Total Hip Replacement Improves Aerobic Capacity in Osteoarthritis Patients: A Prospective Experimental Study
- *Corresponding Author:
- Unyo C
Department of Physical Medicine and Rehabilitation
Egarsat-SUMA, c/Garcia Humet
40, 08221-Terrassa, Spain
Received date: October 20 2014; Accepted date: December 16, 2014; Published date: December 20, 2014
Citation: Unyo C, Caceres E, Salazar J, Gich I, Coll R (2015) Total Hip Replacement Improves Aerobic Capacity in Osteoarthritis Patients: A Prospective Experimental Study. Int J Phys Med Rehabil 3:251 doi:10.4172/2329-9096.1000251
Copyright: © 2015 Unyo C, et al. This is an open-access article distributed under the terms of the Creative Commons Attribution License, which permits unrestricted use, distribution, and reproduction in any medium, provided the original author and source are credited.
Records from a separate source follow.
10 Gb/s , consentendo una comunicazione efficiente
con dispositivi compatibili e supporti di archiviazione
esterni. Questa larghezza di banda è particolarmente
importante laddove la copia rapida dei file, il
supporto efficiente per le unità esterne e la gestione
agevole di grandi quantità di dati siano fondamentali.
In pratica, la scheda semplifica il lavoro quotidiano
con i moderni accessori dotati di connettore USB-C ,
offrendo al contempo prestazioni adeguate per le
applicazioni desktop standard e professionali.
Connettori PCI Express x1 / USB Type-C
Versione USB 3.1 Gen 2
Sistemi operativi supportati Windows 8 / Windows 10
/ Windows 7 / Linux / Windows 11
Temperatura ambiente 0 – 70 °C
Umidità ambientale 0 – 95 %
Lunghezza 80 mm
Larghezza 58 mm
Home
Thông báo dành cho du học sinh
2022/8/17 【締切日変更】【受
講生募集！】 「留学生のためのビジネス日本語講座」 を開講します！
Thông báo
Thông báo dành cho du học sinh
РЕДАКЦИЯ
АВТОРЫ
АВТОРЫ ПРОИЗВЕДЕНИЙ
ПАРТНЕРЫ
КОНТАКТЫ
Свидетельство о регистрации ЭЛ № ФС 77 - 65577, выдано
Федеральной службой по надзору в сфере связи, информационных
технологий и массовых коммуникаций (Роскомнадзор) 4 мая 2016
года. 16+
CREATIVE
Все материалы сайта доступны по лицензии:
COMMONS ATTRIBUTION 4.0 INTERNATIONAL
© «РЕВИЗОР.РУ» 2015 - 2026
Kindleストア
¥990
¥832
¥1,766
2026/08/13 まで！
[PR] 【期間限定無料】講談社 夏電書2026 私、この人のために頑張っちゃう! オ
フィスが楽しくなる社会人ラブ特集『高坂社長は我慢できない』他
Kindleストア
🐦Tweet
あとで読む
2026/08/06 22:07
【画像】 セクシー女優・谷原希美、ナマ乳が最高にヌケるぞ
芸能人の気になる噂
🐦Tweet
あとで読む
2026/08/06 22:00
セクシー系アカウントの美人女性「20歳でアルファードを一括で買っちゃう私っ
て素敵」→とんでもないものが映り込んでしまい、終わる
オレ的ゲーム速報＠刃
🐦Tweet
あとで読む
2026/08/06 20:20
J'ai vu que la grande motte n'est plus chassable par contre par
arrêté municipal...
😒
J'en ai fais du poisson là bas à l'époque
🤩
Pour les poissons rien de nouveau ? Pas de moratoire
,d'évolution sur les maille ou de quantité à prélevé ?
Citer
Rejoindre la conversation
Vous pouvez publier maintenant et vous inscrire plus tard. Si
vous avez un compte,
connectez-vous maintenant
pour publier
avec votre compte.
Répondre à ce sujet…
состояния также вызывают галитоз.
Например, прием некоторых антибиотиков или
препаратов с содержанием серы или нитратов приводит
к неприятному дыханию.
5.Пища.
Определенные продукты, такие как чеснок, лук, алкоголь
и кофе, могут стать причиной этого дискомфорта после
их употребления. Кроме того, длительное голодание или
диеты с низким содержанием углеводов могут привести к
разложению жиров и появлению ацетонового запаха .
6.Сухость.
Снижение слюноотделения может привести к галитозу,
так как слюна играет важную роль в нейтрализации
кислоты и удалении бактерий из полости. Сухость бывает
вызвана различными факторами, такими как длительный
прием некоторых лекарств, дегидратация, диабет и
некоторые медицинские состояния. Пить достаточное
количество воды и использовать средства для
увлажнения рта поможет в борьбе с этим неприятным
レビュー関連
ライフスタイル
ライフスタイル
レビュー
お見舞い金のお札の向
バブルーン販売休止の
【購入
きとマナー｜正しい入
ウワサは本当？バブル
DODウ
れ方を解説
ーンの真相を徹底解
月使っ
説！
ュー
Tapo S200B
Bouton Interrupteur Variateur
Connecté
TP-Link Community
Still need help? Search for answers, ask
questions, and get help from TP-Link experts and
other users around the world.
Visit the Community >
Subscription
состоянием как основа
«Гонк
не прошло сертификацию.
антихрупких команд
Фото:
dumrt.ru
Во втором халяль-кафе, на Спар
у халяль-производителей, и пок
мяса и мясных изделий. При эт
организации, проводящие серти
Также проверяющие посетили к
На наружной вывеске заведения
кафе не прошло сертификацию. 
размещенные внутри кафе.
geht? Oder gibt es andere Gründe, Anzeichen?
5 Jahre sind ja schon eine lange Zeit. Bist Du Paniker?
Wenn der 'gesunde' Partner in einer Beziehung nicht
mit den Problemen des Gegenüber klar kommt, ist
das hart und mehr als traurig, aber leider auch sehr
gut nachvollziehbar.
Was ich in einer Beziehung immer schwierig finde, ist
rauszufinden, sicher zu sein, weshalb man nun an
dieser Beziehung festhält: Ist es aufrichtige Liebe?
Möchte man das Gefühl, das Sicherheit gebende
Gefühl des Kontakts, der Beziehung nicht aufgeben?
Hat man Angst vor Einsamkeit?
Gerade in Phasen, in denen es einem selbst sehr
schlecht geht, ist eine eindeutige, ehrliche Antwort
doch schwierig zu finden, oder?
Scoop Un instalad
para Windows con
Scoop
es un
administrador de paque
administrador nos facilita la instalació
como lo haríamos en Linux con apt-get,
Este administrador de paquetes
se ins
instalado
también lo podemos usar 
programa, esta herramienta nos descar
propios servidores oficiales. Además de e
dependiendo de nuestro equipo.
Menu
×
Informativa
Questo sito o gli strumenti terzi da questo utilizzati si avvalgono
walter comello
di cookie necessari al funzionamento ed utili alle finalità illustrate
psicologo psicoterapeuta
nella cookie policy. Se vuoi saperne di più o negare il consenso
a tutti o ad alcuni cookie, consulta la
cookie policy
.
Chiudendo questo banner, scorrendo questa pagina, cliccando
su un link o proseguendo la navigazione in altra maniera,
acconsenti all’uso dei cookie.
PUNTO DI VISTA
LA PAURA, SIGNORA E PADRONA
Background: Total hip arthroplasty (THA) is the treatment of choice in advanced hip osteoarthritis and has shown its effectiveness in reducing pain and improving the individual’s function and quality of life. The objectives of our study were to measure the effects of hip osteoarthritis and the post-arthroplasty changes on aerobic capacity and gait parameters.
Methods: This was a prospective, experimental study on 37 patients with hip osteoarthritis pending THA. We registered clinical parameters (range of motion, muscular balance, Visual Analogue Scale [VAS] and use of analgesics), functional scales (Lequesne, Johanson) and metabolic parameters (VO2, VCO2) in the preoperative period and at 6 months after the intervention. The development of the compromised hip was analysed with the Friedman test, the ergometric parameters were analysed using ANOVA and the correlations between the clinical and ergometric parameters were analysed with a multiple linear regression model.
Results: We analysed 40 THA in 25 men and 12 women, mean age of 63.9 ± 9.6 years. Hip flexion improved 20º, while the abduction and the rotations improved 10º. Muscular balance continued to show differences with the contralateral limb. The VAS value dropped 52%. In the postoperative follow-up, 71% of the patients did not require analgesics. The scores for the functional scales improved between 30% and 45%. Only 3 individuals exceeded the anaerobic threshold in the preoperative control, while 21 did so after the THA. Likewise, the maximum oxygen consumption rose 18% and the energy expenditure of walking decreased by 29%.
Conclusions: All of the clinical and ergometric parameters showed statistically-significant improvements. The parameters that correlated best with decreased energy expenditure for walking were the reduction in pain and in use of analgesics and the increase in capacity and in walking speed.